On FB the topic of A1c levels, and dropping them, came up. I realized that many people have fantastic A1c goals, but aren’t always sure where to start to attain those goals. It’s no easy process, that’s for sure! I’m a walking example.
As a child my A1c levels were always just ‘ok’. Not horrible, but certainly not great. As I moved out on my own my A1c levels skyrocketed. I didn’t have the right knowledge or tools to do what I needed to do to keep things under control – and add a crazy college and work schedule, a social life, and wanting to ‘feel normal’ to the mix and you get bad results. I had years where my A1c levels ranged from 10.5 to over 14. No, that’s not a typo. I was so overwhelmed by that point that I didn’t even bother trying to fix things – I figured it would be way too much work and I just didn’t think I needed to care so early in my life….I thought complications wouldn’t hit me anytime soon.
Then in 2007 I was diagnosed with proliferative diabetic retinopathy, began an intense battle to keep my eyesight, and I realized I was in really deep – I needed to make changes and I needed to make them immediately.
The first choice I made was to ask for a pump. I had known for a while that MDI wasn’t cutting it for me, but I’d also had no interest whatsoever in a pump. After my diagnosis with PDR I did some research and realized that my first step towards better control needed to start with trying a pump.
My endo said no. He said I needed to have an A1c under 7 for him to recommend me for pump therapy. I tried to argue – my necessary basal rates at that time were far too variable for the Lantus I was using to work well – I was hitting super lows and super highs daily.

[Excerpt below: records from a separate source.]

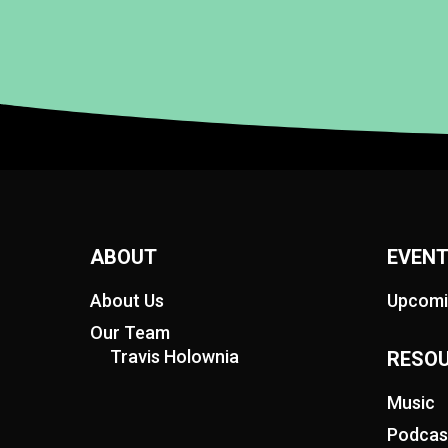
ABOUT
EVEN
About Us
Upcomi
Our Team
Travis Holownia
RESO
Music
Podcas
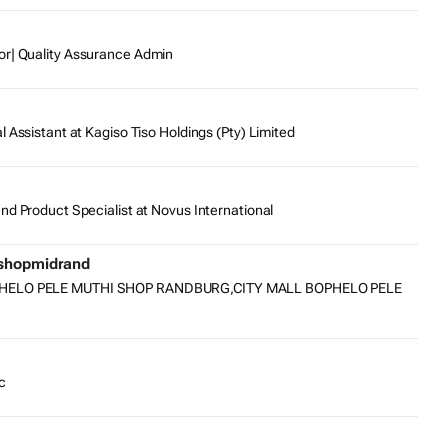
or| Quality Assurance Admin
l Assistant at Kagiso Tiso Holdings (Pty) Limited
nd Product Specialist at Novus International
ishopmidrand
PHELO PELE MUTHI SHOP RANDBURG,CITY MALL BOPHELO PELE
c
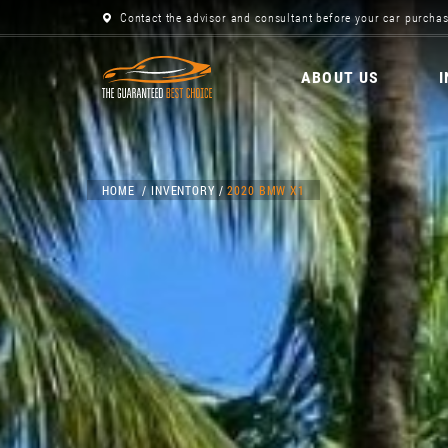
Contact the advisor and consultant before your car purchas
ABOUT US
HOME
INVENTORY
2020 BMW X1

He still said no. I ended up in DKA several times that year and on one occasion a CDE at the hospital came in to talk to me. I explained my frustration with my endo and his lack of support. The CDE immediately called the clinic where I see my endo and arranged for me to be transferred to the care of a new endo. Two weeks later I was in seeing him, asked for a pump, and was told that I was a perfect candidate.
I had to meet with several CDEs and a dietician first, but eventually I got my pump in the summer of 2008 – already a year into my battle with PDR.
In the next three months I managed to drop my A1c from 10.5 to 6.5 – the lowest it had ever been in my life. This was due in large part to being able to get the basals I needed when I needed them.
Since that time I’ve done well and have no plans to ever return to MDI – it just doesn’t work for me. Since December of 2010 I’ve kept my A1c levels under 6. Is it easy? Hell no. Is it something I can just do on auto-pilot now? Hell no.
I have learned how to make smart adjustments to my ratios and how to bolus in different ways. My top recommendations for someone looking to lower their A1c are:
1. Invest in a good kitchen scale – and weigh as much of your food as you can in grams. Even prepackaged foods labeled as one serving are often larger or smaller than one serving – and this make a difference in how much insulin you need!
2. Learn how early you need to bolus for a meal or snack to avoid a huge post-prandial spike in BG. For some people it’s 30 minutes before eating, for others it’s 2 minutes. For those with gastroparesis it might even be AFTER they’ve eaten. Experiment with it. Keep a record. Find what works best for you. The more you reduce those spikes, the better your A1c will be.
3. If you use an insulin pump, learn how to give extended boluses. If you find that bolusing normally for something high in fat like pizza results in death-defying lows followed by rebound highs then you need to investigate extended boluses. Each pump handles this a little differently – check your pump manual if you aren’t familiar with how to do this on your particular pump. Then start experimenting with HOW to break apart and extend those boluses. You won’t get it right the first time, and over time you may find you need to change your method. But this can help level you out a lot better than a standard bolus can.
4. Figure out your basal rates through basal testing. If your basal rates are not set correctly you are going to be chasing highs or lows all day. This in turn makes it really hard to know if your correction factors and insulin:carb ratios are correct or not. If you are new to pumping then getting appropriate basal rates established should be one of your top priorities.
5. Talk to others. Find new ways others are handling D and managing their BGs. Not everyone follows the same rules and procedures. Find what works best for you. For example, I use something called TAG (total available glucose) quite often, in which I give extended boluses for a small percentage of the protein and fat in a meal. This works for me because I find that protein and fat spikes my BG levels. For other people this doesn’t occur and they don’t use a TAG approach because this would cause them to have a low. Just because I do it doesn’t mean it’s what others have to do – we are all different.
If you use any of these suggestions please speak with your endocrinologist about it – especially bolusing early, TAG, or extended boluses. What works for me is not appropriate for everyone else and I certainly want you to take this list with a grain of salt. I’m not giving anyone medical advice – just giving some ideas for options you may want to explore through research and good discussions with your doctor.